A Rebelião, de Joseph Roth, com tradução do alemão por Paulo Osório de Castro, foi recentemente publicado pela Cavalo de Ferro (em livro físico e em ebook).
De entre os 156 doentes nos barracões do Hospital de Guerra Número XXIV destacar-se-á Andreas Pum (por um golpe de sorte, ao tremer no momento certo). Homem simples, de cerca de 45 anos, devoto de Deus e da pátria, veterano condecorado da Primeira Guerra Mundial que, tendo perdido uma perna em combate, obtém do Estado uma licença especial para tocar realejo e pedir esmola na rua. Essa licença confere-lhe uma honra e uma dignidade que o distinguem de outros falsários que alastram pelas ruas, e que entram na categoria daqueles a quem ele chama «pagãos».
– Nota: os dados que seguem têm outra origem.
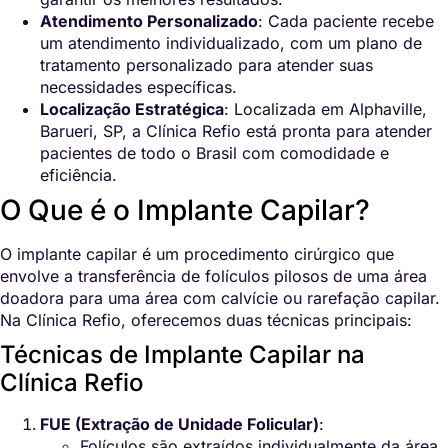
Atendimento Personalizado
: Cada paciente recebe
um atendimento individualizado, com um plano de
tratamento personalizado para atender suas
necessidades específicas.
Localização Estratégica
: Localizada em Alphaville,
Barueri, SP, a Clínica Refio está pronta para atender
pacientes de todo o Brasil com comodidade e
eficiência.
O Que é o Implante Capilar?
O implante capilar é um procedimento cirúrgico que
envolve a transferência de folículos pilosos de uma área
doadora para uma área com calvície ou rarefação capilar.
Na Clínica Refio, oferecemos duas técnicas principais:
Técnicas de Implante Capilar na
Clínica Refio
FUE (Extração de Unidade Folicular)
:
Folículos são extraídos individualmente da área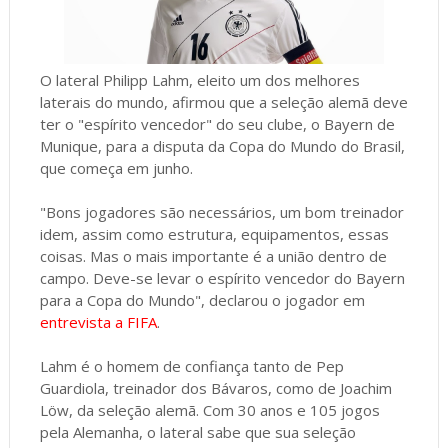
O lateral Philipp Lahm, eleito um dos melhores
laterais do mundo, afirmou que a seleção alemã deve
ter o "espírito vencedor" do seu clube, o Bayern de
Munique, para a disputa da Copa do Mundo do Brasil,
que começa em junho.
"Bons jogadores são necessários, um bom treinador
idem, assim como estrutura, equipamentos, essas
coisas. Mas o mais importante é a união dentro de
campo. Deve-se levar o espírito vencedor do Bayern
para a Copa do Mundo", declarou o jogador em
entrevista a FIFA
.
Lahm é o homem de confiança tanto de Pep
Guardiola, treinador dos Bávaros, como de Joachim
Löw, da seleção alemã. Com 30 anos e 105 jogos
pela Alemanha, o lateral sabe que sua seleção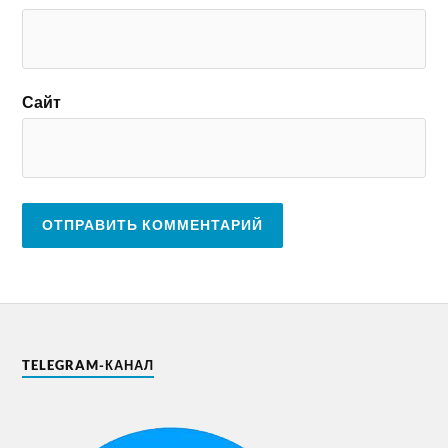
Сайт
TELEGRAM-КАНАЛ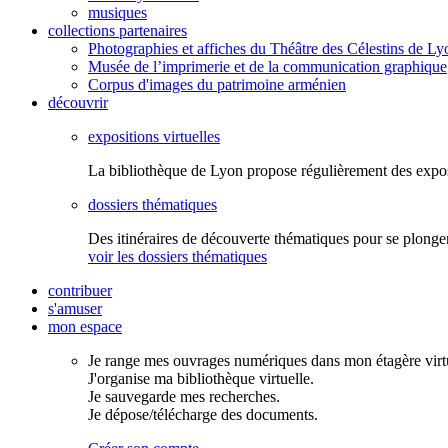
musiques
collections partenaires
Photographies et affiches du Théâtre des Célestins de Ly
Musée de l’imprimerie et de la communication graphique
Corpus d'images du patrimoine arménien
découvrir
expositions virtuelles
La bibliothèque de Lyon propose régulièrement des expo
dossiers thématiques
Des itinéraires de découverte thématiques pour se plonger
voir les dossiers thématiques
contribuer
s'amuser
mon espace
Je range mes ouvrages numériques dans mon étagère virtu
J'organise ma bibliothèque virtuelle.
Je sauvegarde mes recherches.
Je dépose/télécharge des documents.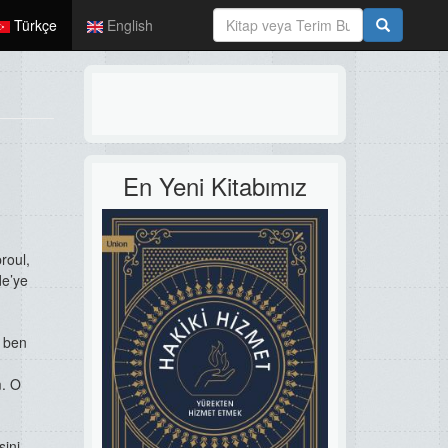
Türkçe
English
En Yeni Kitabımız
roul,
de’ye
 ben
m. O
sini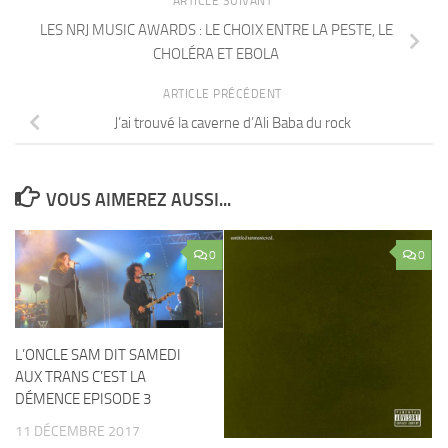
ARTICLE SUIVANT
LES NRJ MUSIC AWARDS : LE CHOIX ENTRE LA PESTE, LE
CHOLÉRA ET EBOLA
ARTICLE PRÉCÉDENT
J’ai trouvé la caverne d’Ali Baba du rock
VOUS AIMEREZ AUSSI...
0
0
L’ONCLE SAM DIT SAMEDI
AUX TRANS C’EST LA
DÉMENCE EPISODE 3
11 DÉCEMBRE 2017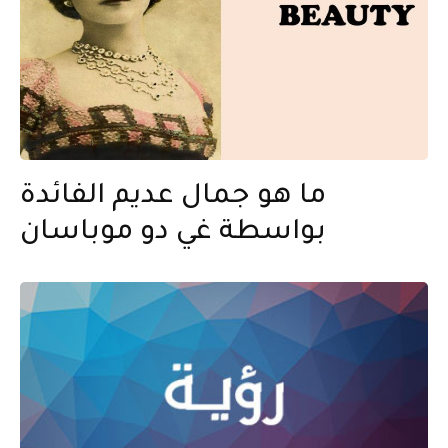
ما هو جمال عديم الفائدة
بواسطة غي دو موباسان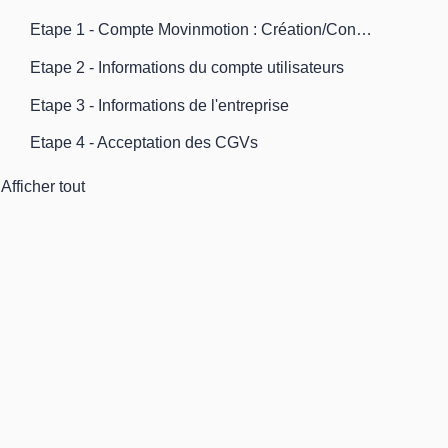
Etape 1 - Compte Movinmotion : Création/Connexion
Etape 2 - Informations du compte utilisateurs
Etape 3 - Informations de l'entreprise
Etape 4 - Acceptation des CGVs
Afficher tout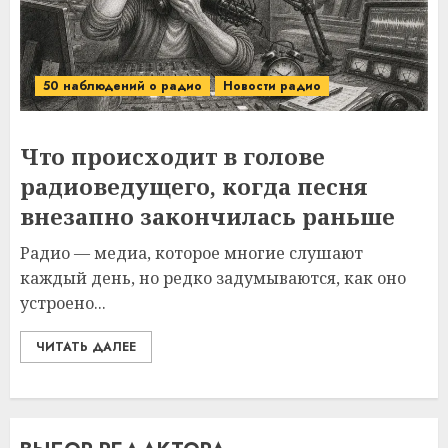
50 наблюдений о радио
Новости радио
Что происходит в голове
радиоведущего, когда песня
внезапно закончилась раньше
Радио — медиа, которое многие слушают
каждый день, но редко задумываются, как оно
устроено...
ЧИТАТЬ ДАЛЕЕ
Apesar da sua pobreza e da sua invalidez, e de nunca lhe terem conseguido a prótese prometida, Andreas possui uma crença inabalável em Deus, na justiça, no governo, na ordem moral do mundo: «As coisas, no mundo, estão montadas de maneira que cada um só possa desfrutar daquilo que pode pagar.» Andreas Pum é também um optimista fantasioso, talvez por ser «um autêntico músico», ainda que não faça mais do que tocar as músicas do seu realejo, uma caixa de música com a forma de um cubo que contém oito cilindros, capazes de tocar oito melodias entre as quais o hino nacional. E a sua bondade, proporcional à crença na possibilidade de um futuro generoso, tornam possível concretizar a sua fantasia de conseguir o amor de uma viúva.
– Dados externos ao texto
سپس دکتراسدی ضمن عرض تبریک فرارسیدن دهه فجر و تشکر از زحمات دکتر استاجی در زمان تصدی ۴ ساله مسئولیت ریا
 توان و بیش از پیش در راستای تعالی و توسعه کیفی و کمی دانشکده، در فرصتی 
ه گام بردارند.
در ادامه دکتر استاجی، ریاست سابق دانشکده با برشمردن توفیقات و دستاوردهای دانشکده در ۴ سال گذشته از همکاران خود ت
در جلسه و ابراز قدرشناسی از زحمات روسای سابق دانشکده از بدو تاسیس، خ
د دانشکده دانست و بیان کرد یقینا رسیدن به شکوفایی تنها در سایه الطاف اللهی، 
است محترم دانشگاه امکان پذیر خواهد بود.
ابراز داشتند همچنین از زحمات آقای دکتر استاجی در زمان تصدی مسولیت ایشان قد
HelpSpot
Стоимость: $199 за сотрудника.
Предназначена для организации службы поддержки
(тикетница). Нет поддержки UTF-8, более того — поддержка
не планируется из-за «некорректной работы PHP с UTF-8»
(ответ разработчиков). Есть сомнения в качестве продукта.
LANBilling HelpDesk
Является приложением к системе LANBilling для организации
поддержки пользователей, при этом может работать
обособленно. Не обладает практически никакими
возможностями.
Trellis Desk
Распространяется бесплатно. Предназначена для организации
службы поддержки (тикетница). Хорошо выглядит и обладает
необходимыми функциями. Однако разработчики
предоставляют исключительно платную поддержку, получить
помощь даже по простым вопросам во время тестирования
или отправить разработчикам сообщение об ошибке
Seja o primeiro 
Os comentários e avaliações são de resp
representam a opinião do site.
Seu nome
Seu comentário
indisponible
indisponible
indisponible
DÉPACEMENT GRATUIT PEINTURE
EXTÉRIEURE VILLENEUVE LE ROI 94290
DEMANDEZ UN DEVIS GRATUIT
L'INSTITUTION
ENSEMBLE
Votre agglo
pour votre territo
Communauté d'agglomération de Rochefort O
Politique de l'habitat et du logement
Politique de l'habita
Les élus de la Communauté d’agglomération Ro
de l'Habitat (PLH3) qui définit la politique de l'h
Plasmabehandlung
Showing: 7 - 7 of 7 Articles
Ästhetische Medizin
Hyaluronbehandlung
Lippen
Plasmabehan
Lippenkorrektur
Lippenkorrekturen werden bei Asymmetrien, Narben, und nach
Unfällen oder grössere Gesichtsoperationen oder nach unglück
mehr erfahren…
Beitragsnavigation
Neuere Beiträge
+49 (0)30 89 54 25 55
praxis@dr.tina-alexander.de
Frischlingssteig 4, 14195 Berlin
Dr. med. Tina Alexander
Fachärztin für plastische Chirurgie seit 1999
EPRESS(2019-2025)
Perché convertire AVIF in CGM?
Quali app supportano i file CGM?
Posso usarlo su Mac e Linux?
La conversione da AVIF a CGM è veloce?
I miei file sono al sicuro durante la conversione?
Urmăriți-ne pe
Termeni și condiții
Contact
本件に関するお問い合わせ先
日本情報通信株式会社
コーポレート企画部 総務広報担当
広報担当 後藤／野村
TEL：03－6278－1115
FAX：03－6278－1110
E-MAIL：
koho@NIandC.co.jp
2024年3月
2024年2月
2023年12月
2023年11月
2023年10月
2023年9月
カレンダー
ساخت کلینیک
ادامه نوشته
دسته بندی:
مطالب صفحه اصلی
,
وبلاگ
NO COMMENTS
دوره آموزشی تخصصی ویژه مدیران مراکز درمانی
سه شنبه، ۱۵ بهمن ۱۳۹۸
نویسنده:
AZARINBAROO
No entanto, certo dia, «o mundo mostrou não ser tão simples como ele, na sua candura devota, o tinha visto». Por um conjunto de circunstâncias alheias, que espoletam um momento de fúria cega em Andreas (capaz de angustiar o leitor mais empedernido), este pobre aleijado deita por terra num ápice o futuro risonho que se delineava no horizonte. E um momento de rebelião contra o sistema é o suficiente para destruir um homem: «Já as grandes rodas rolantes do Estado tinham metido o cidadão Andreas Pum na sua engrenagem e, sem que ele o soubesse ainda, estava sendo lenta e minuciosamente triturado.»
Romance publicado originalmente em 1924, A Rebelião é o retrato cru de uma sociedade austríaca humilhada e fracturada.
Joseph Roth, escritor austríaco de origem judaica, nasceu em 1894 na cidade de Brody (actual Ucrânia). Estudou Filosofia e Literatura Alemã na Universidade de Viena. Em 1916, alista-se como voluntário na Primeira Guerra Mundial e torna-se prisioneiro do exército russo, experiência que o marca profundamente. O final da sua vida será marcado pela tragédia, morrendo exilado em Paris nas vésperas de uma nova guerra mundial, consumido pelo alcoolismo.